A decisão observou que o uso de imagens meramente ilustrativas na publicidade, com indicação clara do pagamento em dinheiro, não viola a finalidade da resolução. O juiz considerou que a SUSEP impôs uma proibição não prevista no texto nem na finalidade da norma do CNSP.

O magistrado apontou que a Resolução CNSP nº 384/2020 concede à SUSEP várias delegações para estabelecer restrições, como nos artigos que mencionam: “É facultado à Susep dispor sobre os limites das quotas de sorteio”, “É facultado à Susep dispor sobre os limites para a premiação instantânea”, “É facultado à Susep dispor sobre o tamanho mínimo das séries” e “É facultado à Susep definir limites percentuais das quotas para cada modalidade de tulo de capitalização”.

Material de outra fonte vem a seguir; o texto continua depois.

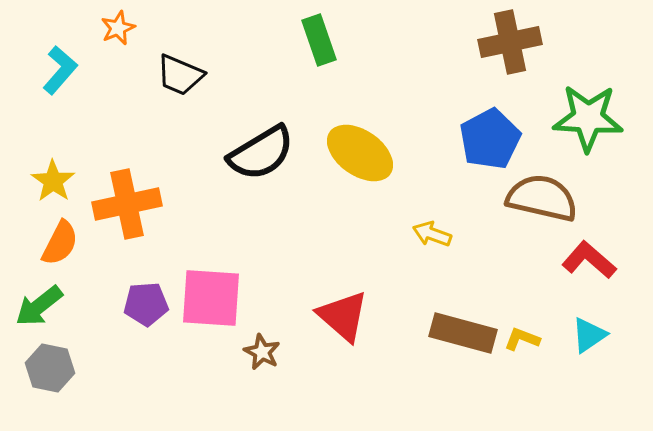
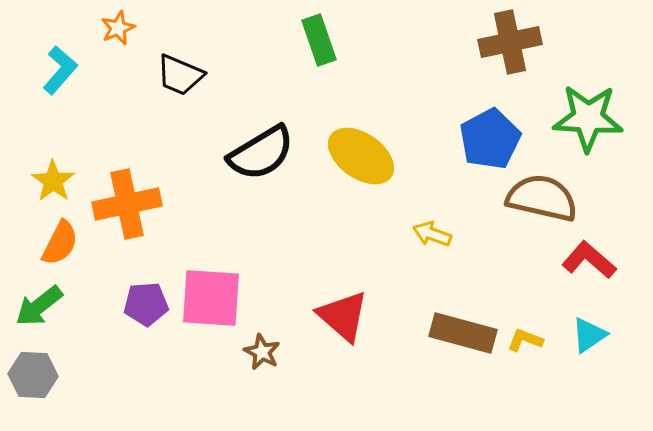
yellow ellipse: moved 1 px right, 3 px down
yellow L-shape: moved 3 px right, 1 px down
gray hexagon: moved 17 px left, 7 px down; rotated 9 degrees counterclockwise
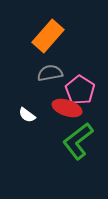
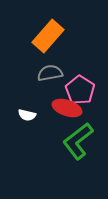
white semicircle: rotated 24 degrees counterclockwise
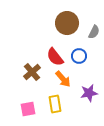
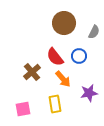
brown circle: moved 3 px left
pink square: moved 5 px left
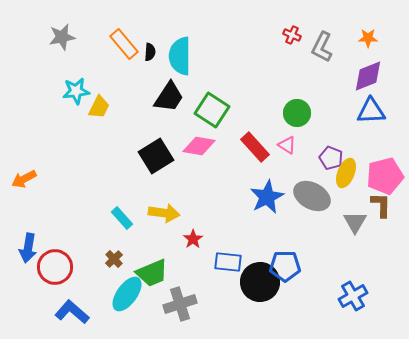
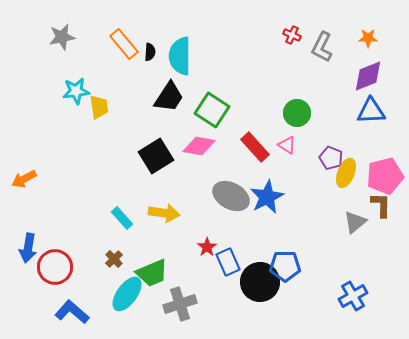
yellow trapezoid: rotated 35 degrees counterclockwise
gray ellipse: moved 81 px left
gray triangle: rotated 20 degrees clockwise
red star: moved 14 px right, 8 px down
blue rectangle: rotated 60 degrees clockwise
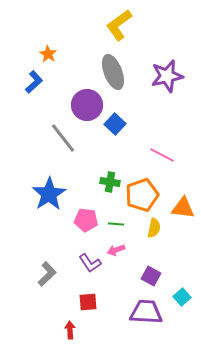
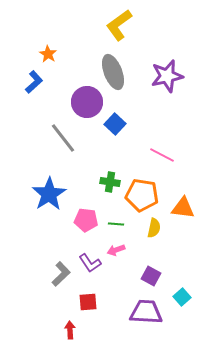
purple circle: moved 3 px up
orange pentagon: rotated 28 degrees clockwise
gray L-shape: moved 14 px right
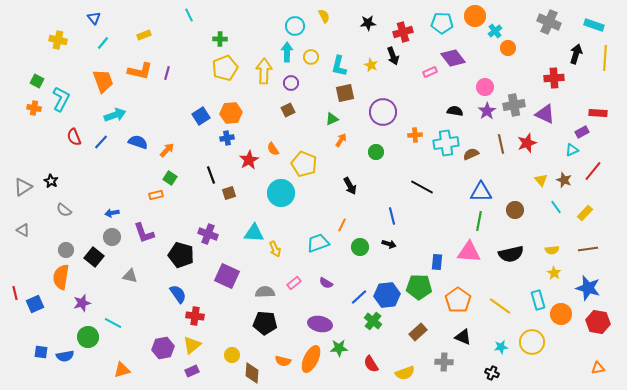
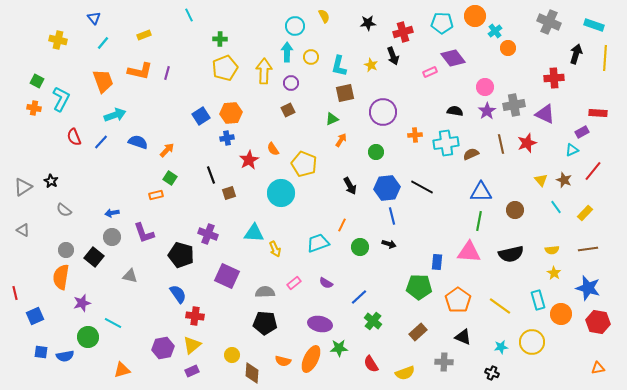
blue hexagon at (387, 295): moved 107 px up
blue square at (35, 304): moved 12 px down
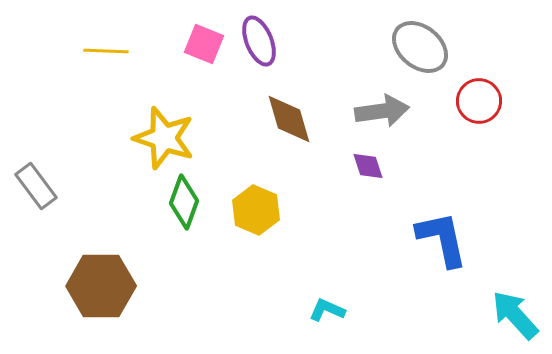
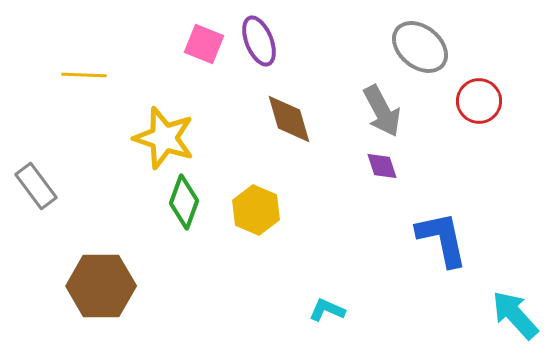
yellow line: moved 22 px left, 24 px down
gray arrow: rotated 70 degrees clockwise
purple diamond: moved 14 px right
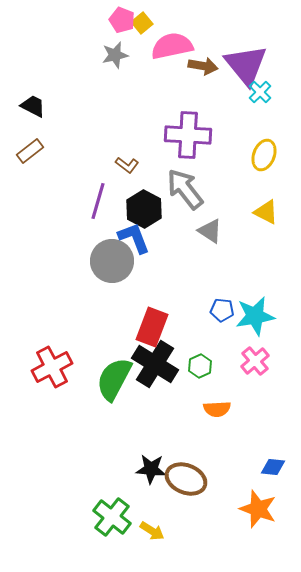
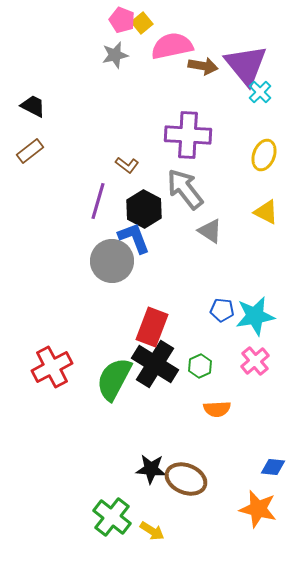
orange star: rotated 6 degrees counterclockwise
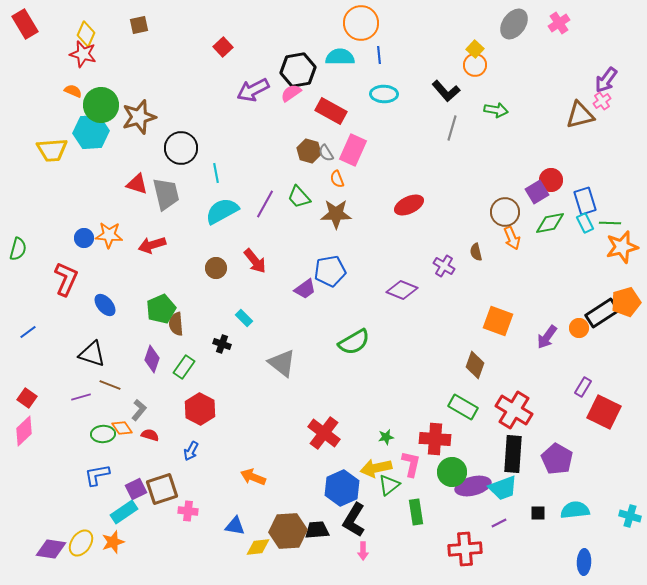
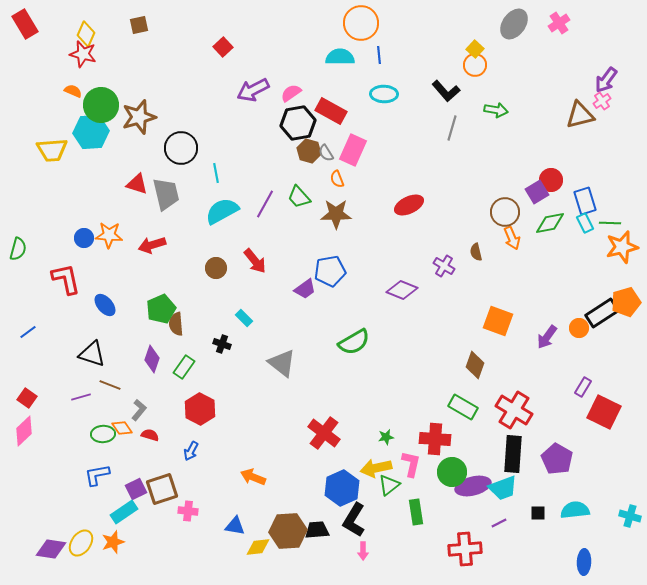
black hexagon at (298, 70): moved 53 px down
red L-shape at (66, 279): rotated 36 degrees counterclockwise
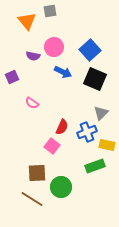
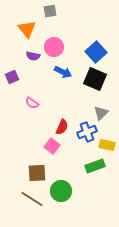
orange triangle: moved 8 px down
blue square: moved 6 px right, 2 px down
green circle: moved 4 px down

Contudo, nenhuma dessas delegações autoriza a SUSEP a impor restrições quanto à publicidade e uso de imagens referenciais. O art. 68 da resolução apenas faculta à autarquia estabelecer “elementos mínimos e/ou redações padrões” na propaganda, representando um poder indutivo, não restritivo.

O juiz avaliou que a restrição imposta pela SUSEP pode violar os princípios constitucionais da livre iniciativa e os preceitos da Lei nº 13.874/2019 (Lei de Liberdade Econômica). O art. 4º, VIII, desta lei determina que a Administração Pública deve evitar o abuso do poder regulatório que “restrinja o uso e o exercício da publicidade e propaganda sobre um setor econômico”.

Quanto ao risco de dano, o magistrado reconheceu sua dimensão social, pois a entidade beneficente demonstrou que a restrição afeta sua capacidade de arrecadação, ameaçando a continuidade dos projetos sociais. A decisão considerou ainda que a medida é reversível caso o mérito da ação seja julgado improcedente.

Com a decisão, o Projeto Criança Cidadã poderá utilizar figuras referenciais na promoção de títulos de capitalização emitidos na modalidade filantropia premiável. O processo seguirá com a apresentação de contestação pela SUSEP, réplica pela autora e posterior decisão de saneamento.